In a previous Client Advisory, USI's national Executive and Professional Risk Solutions Team discussed the Dropbox litigation and its application to the federal forum provisions (FFPs) under California law. While waiting for the Dropbox litigation decision, another California state court dismissed a Section 11 case for lack of jurisdiction due to the inclusion of an FFP in the company’s articles of incorporation.
In Wong v. Restoration Robotics Inc., et al., 18CIV02609 (Ca Sup. Ct. San Mateo County Sept. 1, 2020), the court ruled that a federal forum provision inserted in Restoration Robotics’ corporate documents prior to its IPO was “not illegal under California law and does not violate any California law or public policy.” In coming to this conclusion, the court carefully considered many arguments put forth by the plaintiffs, but ultimately found none of them persuasive in light of existing controlling California authority and the Sciabacucchi decision that we have discussed in past advisories.
So what does this mean for D&O insurance buyers? At best, a glimmer of hope in a difficult marketplace. At worst, no change at all.
This case is certainly a win for companies that are thinking about going public as state-court litigation has had a detrimental impact on D&O insurers’ profitability and, as a result, the broader D&O insurance marketplace. We have seen this manifested by less insurer capacity, higher premiums and higher retentions. Eliminating or minimizing state-court exposure may entice more insurers to consider offering relatively more competitive terms, but all is still not well in the public-company D&O insurance marketplace overall.

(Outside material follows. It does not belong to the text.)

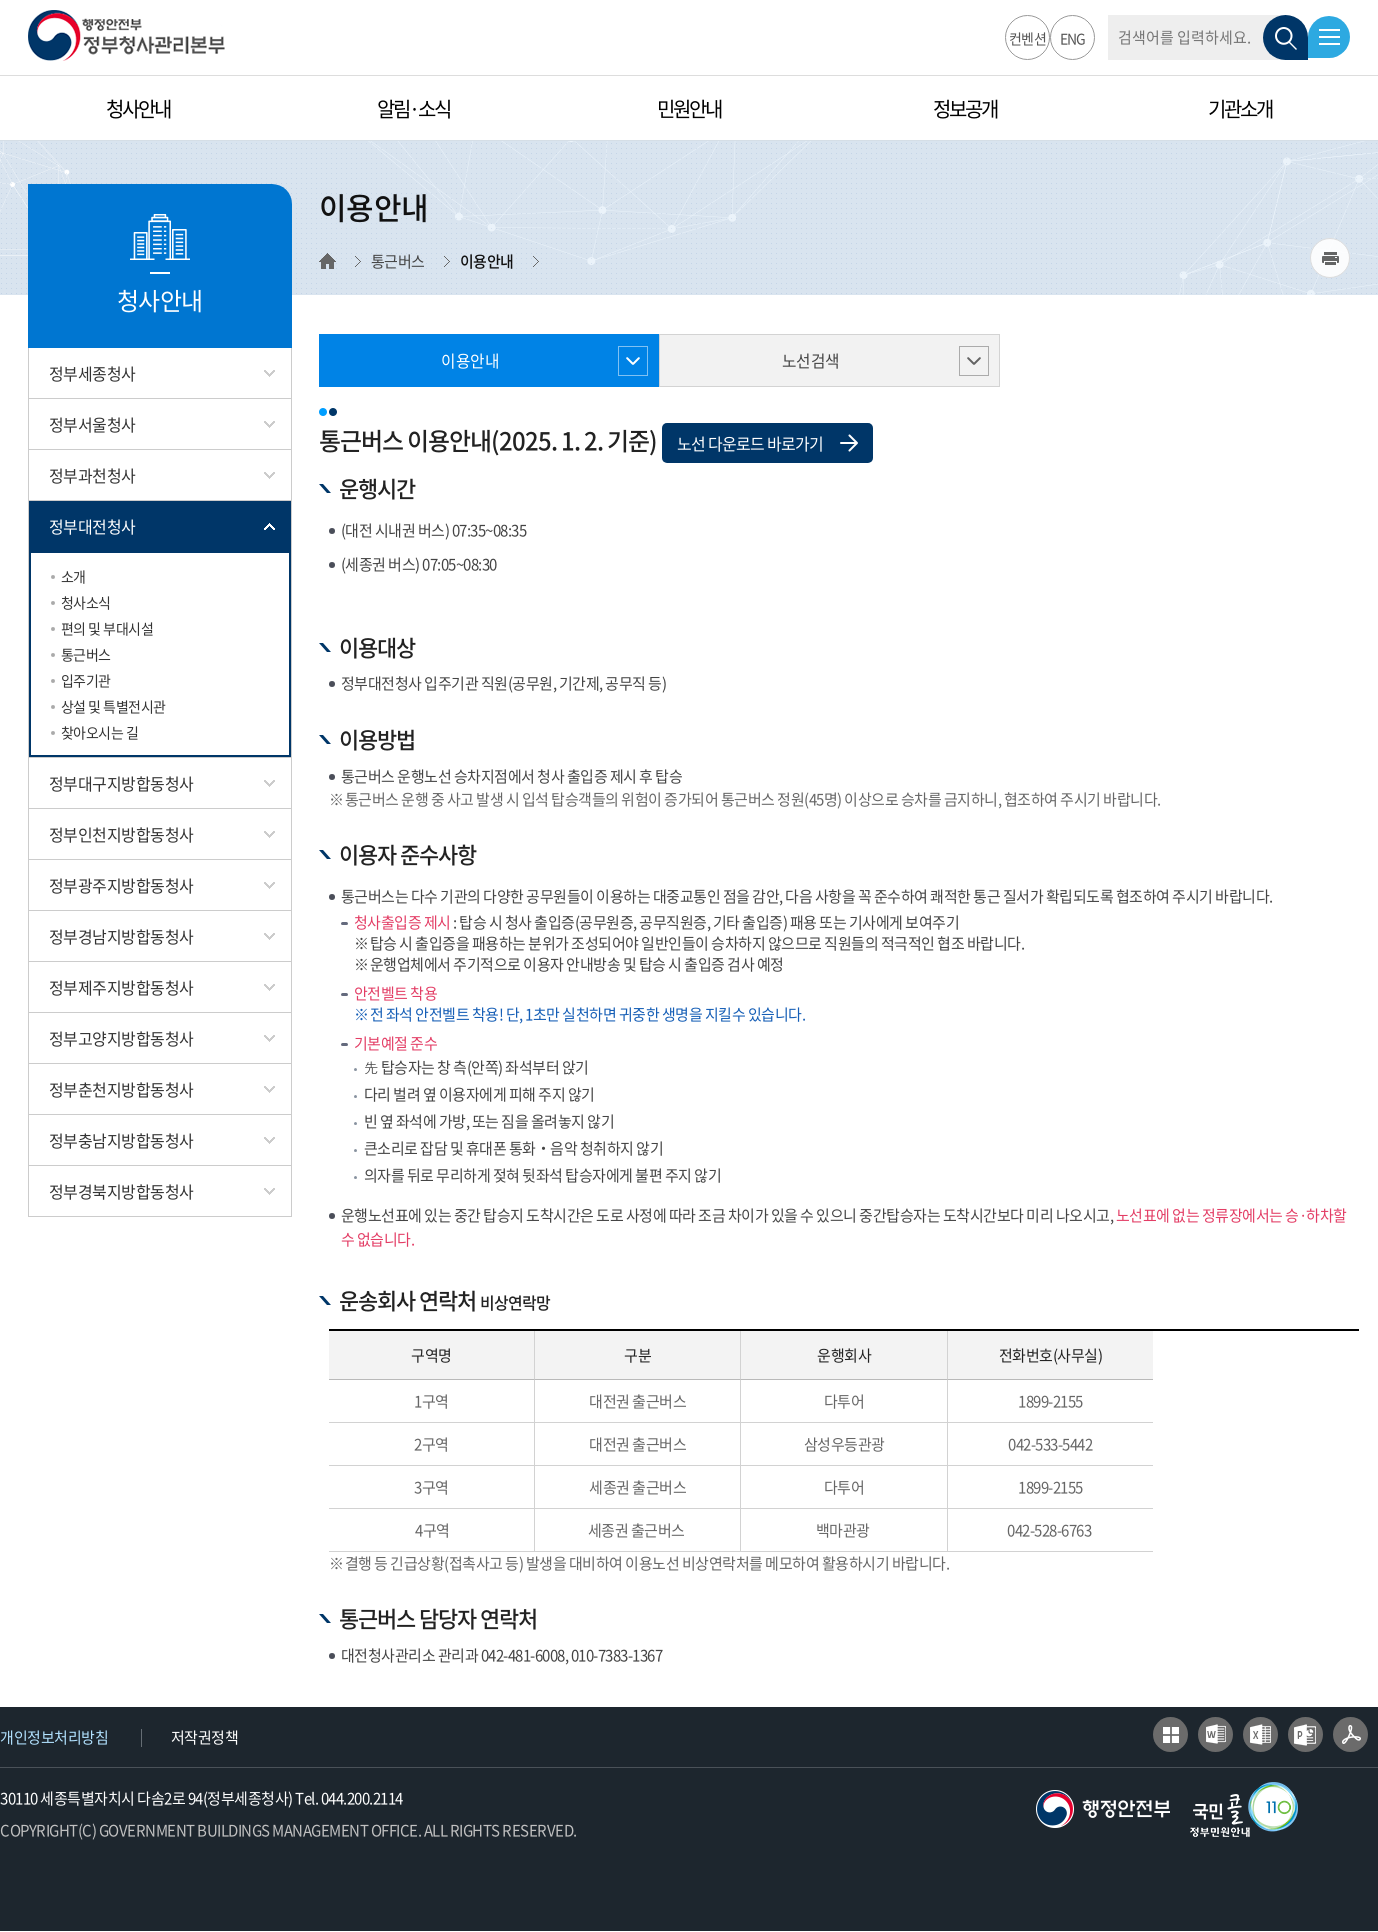 The image size is (1378, 1932). I want to click on 컨벤션, so click(1025, 38).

The last few years have seen securities class action lawsuits (even excluding state-court filings) at near all-time high levels, derivative lawsuits becoming incredibly common and expensive (with a number of companies sued in the last few weeks around alleged board diversity issues) and many large losses stemming from litigation outside the state-court forum.
The D&O marketplace will likely not level off or soften in the wake of this decision, and neither will the broad challenges faced by D&O insurers as they look for improved profitability. While we certainly welcome this decision, if only for a potentially favorable impact on certain IPO companies, we believe that any encouraging shift in the D&O marketplace will be gradual and measured.